Their headlights started illuminating buildings at the side of the road. Homes and businesses, wooden and brick built structures slid past as they moved across junction after junction.
The buzzing in Joel’s mind started to hurt his brain. “There’s a whole lot of vamps real close,” he said, squinting to try and alleviate the ache between his temples.
Dalton slowed as they arrived at another crossing point.
“Look!” shouted Carla, looking out into the black void to her left. Against the lighter sky, dark forms were massing.
“And ahead…” said Joel.
“What you want me to do,” said Dalton.
“There’s too many to fight,” said Carla.
“I got this,” said Amos.
“Got this how?” said Carla.
“Just give me a minute.”
“There’ll be a hundred vamps on us before that!”
Carla’s flashlight allowed her to see the concentration on the young man’s face. His eyes closed tight.
Seconds passed until Joel’s buzzing started to recede. “Whatever you’re doing it’s working.”
“Drive,” said Amos.
Dalton pushed down on the gas, and the pickup sped through the city’s streets.
CHAPTER TWENTY-EIGHT
Sasha, Shannon, and Evan sat in Galloway’s office.
Evan’s knee bounced up and down. “Where do you think she is?”
“How should I know,” said Shannon. She intermittently chewed on one of her fingernails.
Sasha sighed. She had only been to the principal’s office twice while at high school a
nd both of those were because the head wanted her advice on something.
The door opened and the heart rates inside the room increased, which Galloway being a hybrid was well aware of.
“Three dead, seven infected,” said the general, sitting heavily in her chair behind the desk.
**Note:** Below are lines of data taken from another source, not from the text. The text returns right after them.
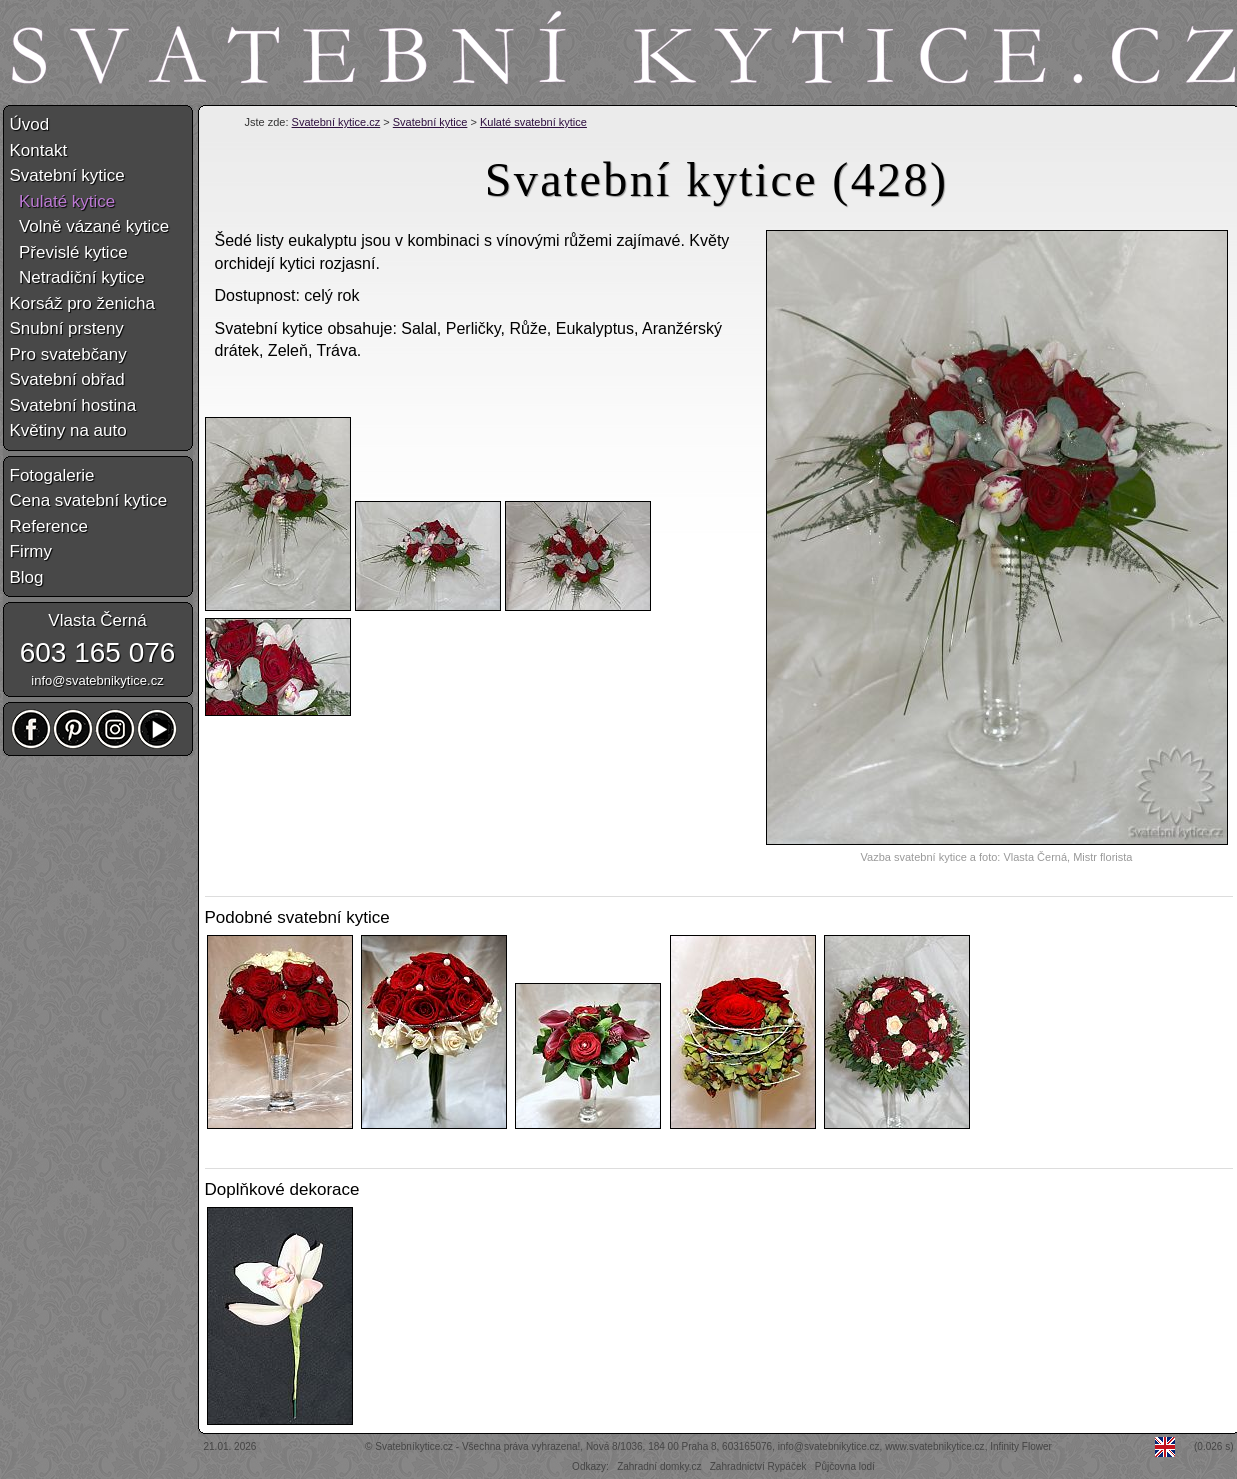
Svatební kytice (430, 122)
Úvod (30, 124)
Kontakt (39, 150)
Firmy (31, 551)
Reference (49, 526)
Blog (27, 577)
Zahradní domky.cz (659, 1466)
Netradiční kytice (77, 277)
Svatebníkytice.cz (414, 1446)
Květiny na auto (68, 430)
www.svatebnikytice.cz (934, 1446)
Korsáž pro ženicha (83, 303)
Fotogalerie (52, 475)
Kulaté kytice (63, 201)
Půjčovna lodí (845, 1466)
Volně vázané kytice (90, 226)
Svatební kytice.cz (336, 122)
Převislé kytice (69, 252)
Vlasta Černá (97, 620)
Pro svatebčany (68, 354)
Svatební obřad (67, 379)
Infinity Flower (1021, 1446)
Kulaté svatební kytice (533, 122)
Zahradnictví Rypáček (758, 1466)
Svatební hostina (73, 405)
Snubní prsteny (67, 328)
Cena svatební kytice (89, 500)
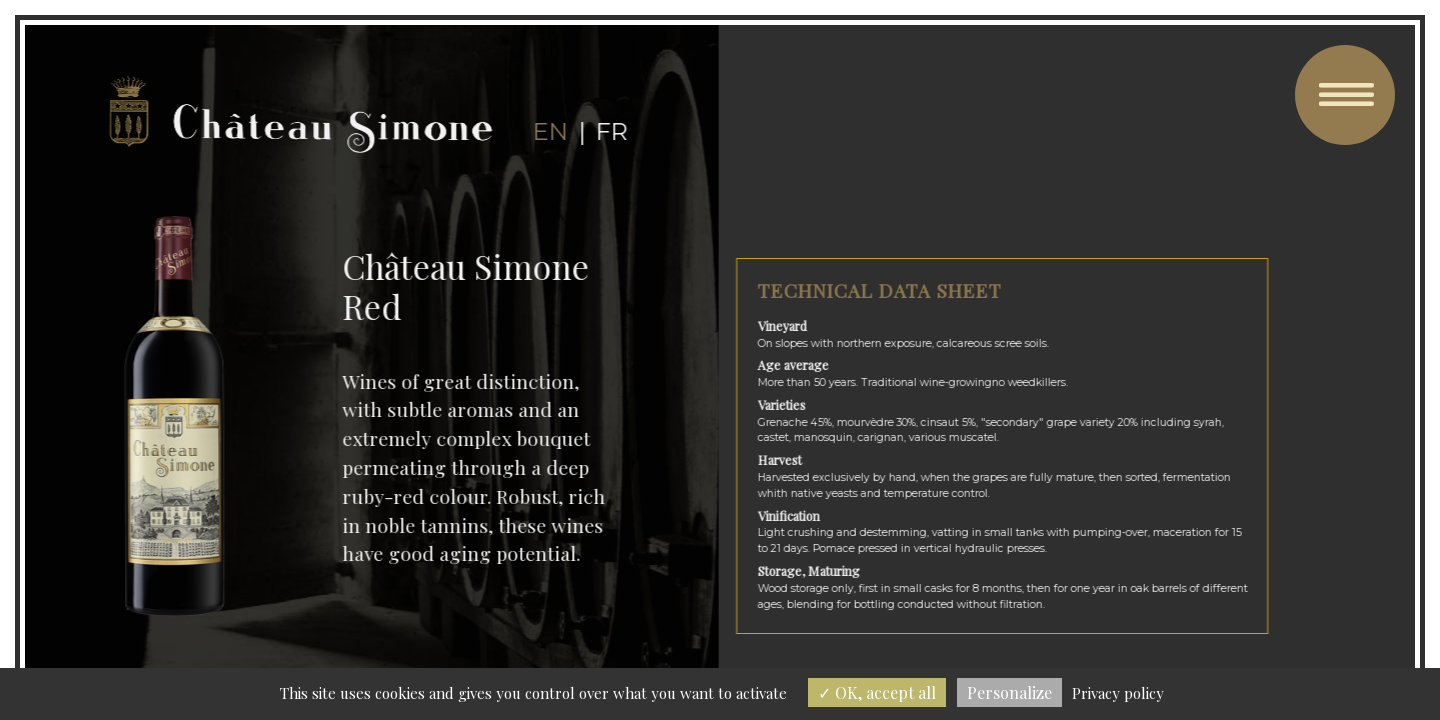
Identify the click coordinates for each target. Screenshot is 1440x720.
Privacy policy (1118, 693)
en (549, 131)
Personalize (1009, 692)
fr (610, 131)
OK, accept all (877, 692)
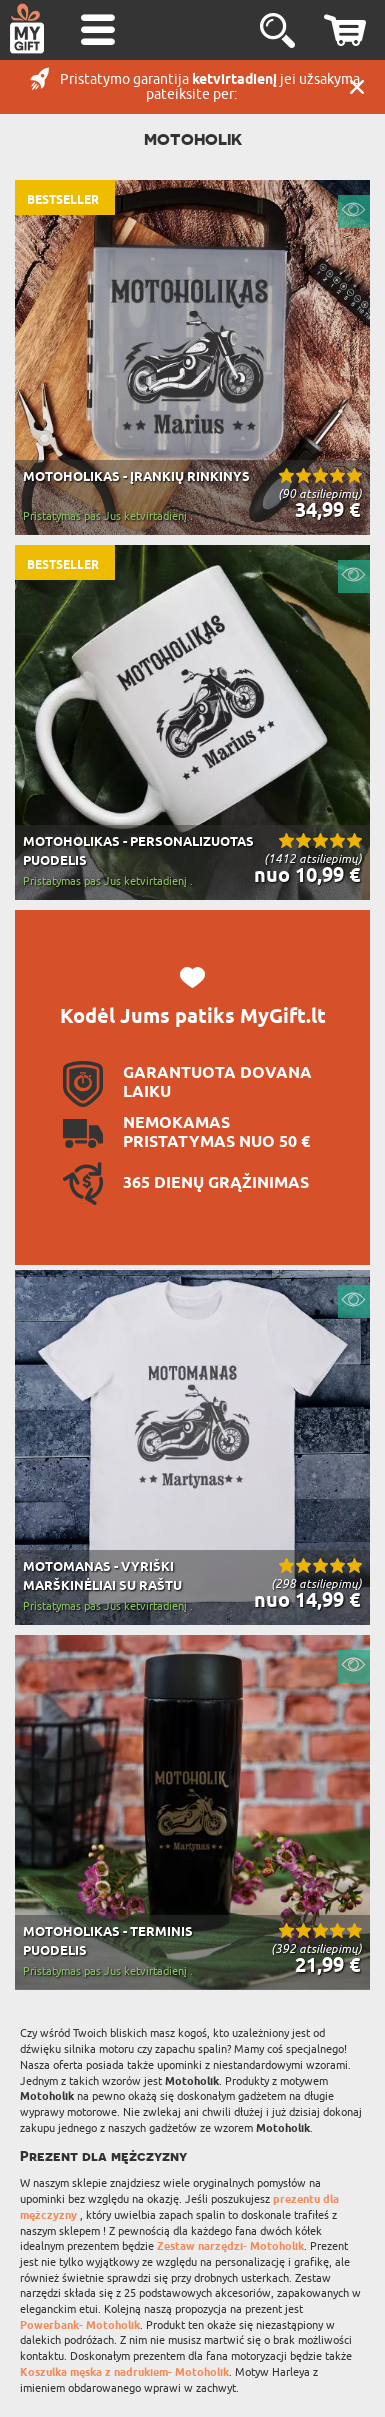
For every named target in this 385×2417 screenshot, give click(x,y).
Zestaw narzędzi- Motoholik (230, 2246)
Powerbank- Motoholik (80, 2325)
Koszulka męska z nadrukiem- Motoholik (124, 2372)
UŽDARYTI (357, 87)
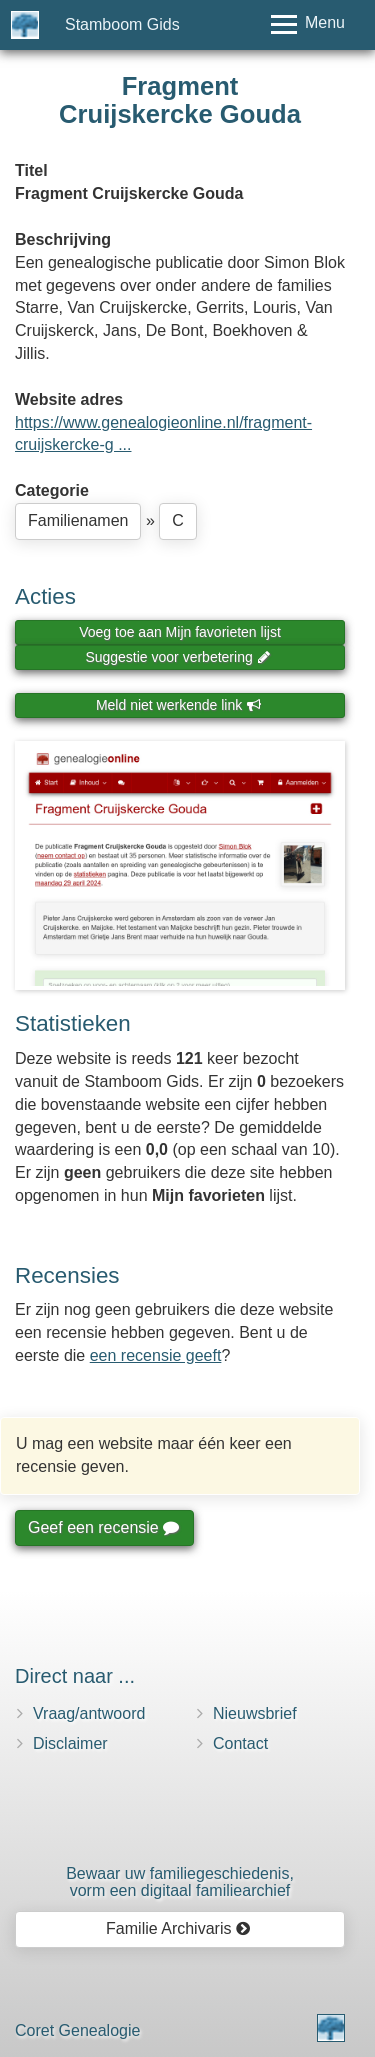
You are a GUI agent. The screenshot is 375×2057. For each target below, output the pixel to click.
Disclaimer (70, 1743)
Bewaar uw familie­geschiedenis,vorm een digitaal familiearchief (180, 1882)
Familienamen (78, 520)
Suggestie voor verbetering (178, 657)
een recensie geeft (156, 1355)
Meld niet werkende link (178, 705)
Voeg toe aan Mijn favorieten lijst (180, 632)
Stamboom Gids (122, 24)
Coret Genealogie (77, 2030)
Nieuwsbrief (255, 1713)
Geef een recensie (103, 1527)
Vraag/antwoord (89, 1713)
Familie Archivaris (178, 1928)
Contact (240, 1743)
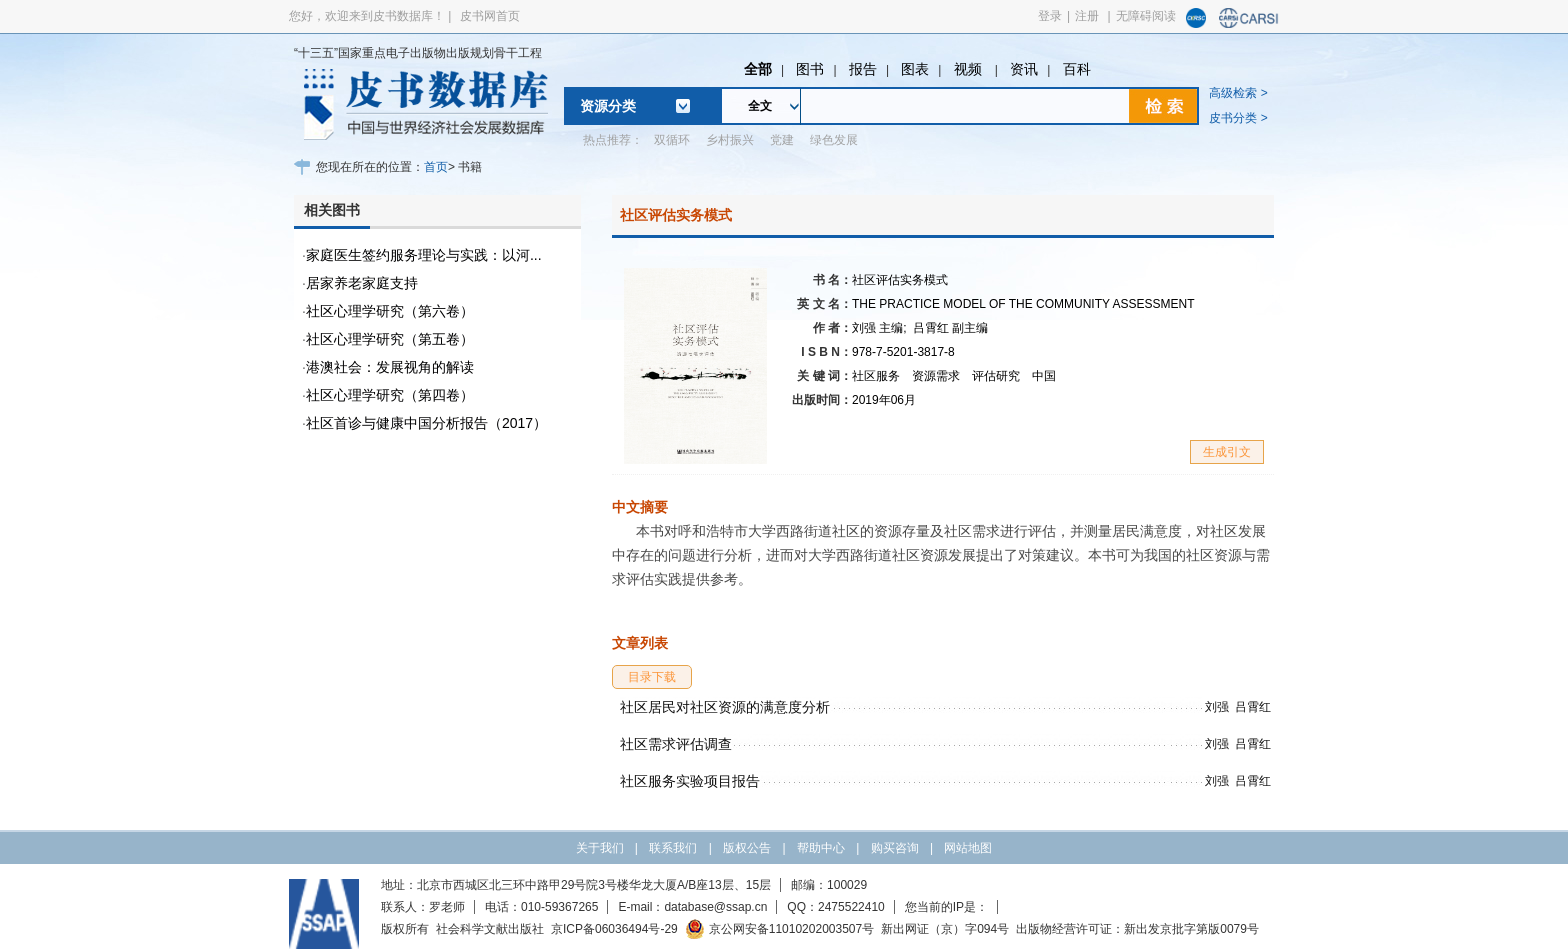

The younger three looked down.
“Your group has only been here a few days, and already there’s been a house fire where four people died, and now more tonight.”
They still looked down.
The general sighed. “But I guess you have to take the rough with the smooth. Was it any of your great idea to have a party outside the camp?”
They all shook their heads.
“What’s your name, girl?” The general looked at Sasha.
She looked up. “Me?”
The general nodded.
“I’m Sasha Jacobs.”
“I heard some interesting rumors about you. Some that were in the house said they saw you turn into a ghost or something?”
Sasha looked away. “I… yeah, I guess.”
“It was pretty cool,” said Evan with a smile.
“You think this is funny, son?”
Evan shook his head, looking down.
“I know you were close to your grandfather, and maybe that’s messed with your head. But you should remember everyone inside this camp is here because I say they can be. If someone is more trouble than they’re worth, well there’s a whole world outside the walls to explore.”
Evan nodded. A thought then occurred to him. “Umm…”
“Yes?”
“What happened to the tablet? My grandfather had it. He had this stupid idea that it needed to be taken away. Hidden. Maybe…”
Galloway rocked back in her chair. “Keep talking.”
“Maybe that’s what caused what happened. The fire and everything. Maybe Josh disagreed or something…”
“The tablet is in safe hands. You worked with your grandfather on it?”
Evan was now looking more directly at the general. “Yeah, I helped develop a program on my computer to decipher the symbols it produced when it was working.”